Update to Brasero 2.25.x [LSARC/2009/201 FastTrack timeout 04/03/2009]
Lin Ma
Lin.Ma at Sun.COM
Tue Apr 7 20:28:42 PDT 2009
Hi Artem and all,
>> On 04/01/09 01:51, Darren J Moffat wrote:
>> > Understood and that is great information, does smserverd allow for
>> this
>> > kind of nasty to get through it ?
>>
>> Yes, as does any solution that allows apps to use uscsi directly.
>>
>> > If possible I'd like to see it used rather than handing out
>> sys_devices
>> > via the pfexec .bin hackery that the cdrtools case introduced and that
>> > this case is continuing with.
>>
>> You can blame cdrtools for many things, but this is not one of them.

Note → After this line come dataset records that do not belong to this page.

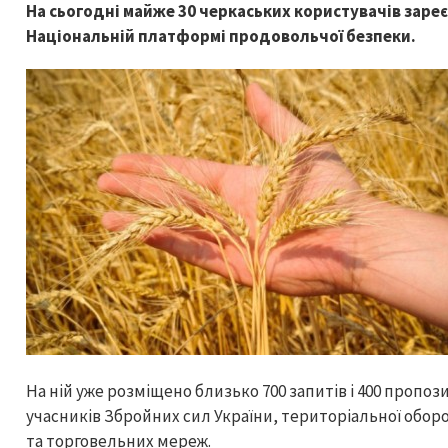
На сьогодні майже 30 черкаських користувачів заре
Національній платформі продовольчої безпеки.
На ній уже розміщено близько 700 запитів і 400 пропоз
учасників Збройних сил України, територіальної обор
та торговельних мереж.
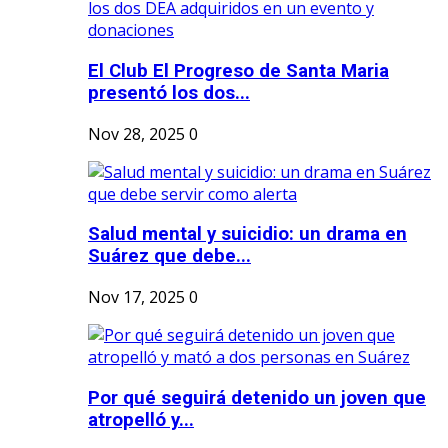
El Club El Progreso de Santa Maria
presentó los dos...
Nov 28, 2025
0
Salud mental y suicidio: un drama en
Suárez que debe...
Nov 17, 2025
0
Por qué seguirá detenido un joven que
atropelló y...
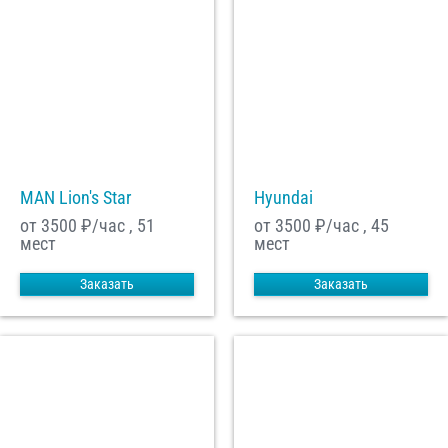
MAN Lion's Star
Hyundai
от 3500
₽/час , 51
от 3500
₽/час , 45
мест
мест
Заказать
Заказать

>> The .bin trick was done only as a convenience to the users who are
>> used to invoke cdrecord on other OSes without sudo/pfexec. Times have
>> changed, thanks to OpenSolaris and IPS, every OpenSolaris newbie
>> knows about pfexec. The ultimate solution, of course, is to make
>> pfexec implicit/always-on (what Danek alluded to earlier).

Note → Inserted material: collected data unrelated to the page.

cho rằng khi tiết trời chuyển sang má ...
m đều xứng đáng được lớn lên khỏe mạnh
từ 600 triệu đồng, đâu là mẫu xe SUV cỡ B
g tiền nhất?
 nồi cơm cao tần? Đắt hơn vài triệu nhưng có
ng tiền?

This seems a general discussion about pfexec rather than brasero specific.
Anyway I will make a few changes, move binary /usr/bin/brasero.bin to
/usr/lib/brasero/brasero.bin, the script /usr/bin/brasero remains untouched.
>>
>> Going back to the original point: USCSI should be avoided at all
>> costs. Only very special apps _really_ need naked USCSI, like the
>> VirtualBox pass-thru mode for CD drives, where we cannot possibly
>> know what SCSI commands will be issued.
>>
>> For cases like CD ripping, we should be able to provide apps with a
>> functional API, hiding USCSI implementation in the privileged
>> component, preferably sd driver, extending cdio(7I) if necessary;
>> failing that, smserverd would probably be another choice. We now also
>> have the improved cdrtools that provide programmatic access to CD
>> ripping operations, as seen in cdda2wav-based GStreamer CDDA plugin.
> The arch of Brasero is to directly open a device and send SCSI command
> to that device, the main framework is preparing SCSI data, invoke
> ioctl with SCSI operator command and the data and parse the data.
> Different platform write different backend for brasero, like FreeBSD
> cam device and Linux SG device. So the requirement of poring it to
> Solaris is to find a device which could accept SCSI operator command
> and data structure. That's the reason I choose USCSI.
>
> I can't use cdio and fork any small privileged process for the brasero
> Solaris backend, because I have to parse the information (get from
> cdio or privileged process) and write back to the SCSI data passed
> from brasero framework. It's very expansive and dangerous to me. And I
> can't predict how many SCSI operators may be changed in the future.
>
> So I do think Solaris should provide a good interface for that
> requirement instead of forcing the requirement to change.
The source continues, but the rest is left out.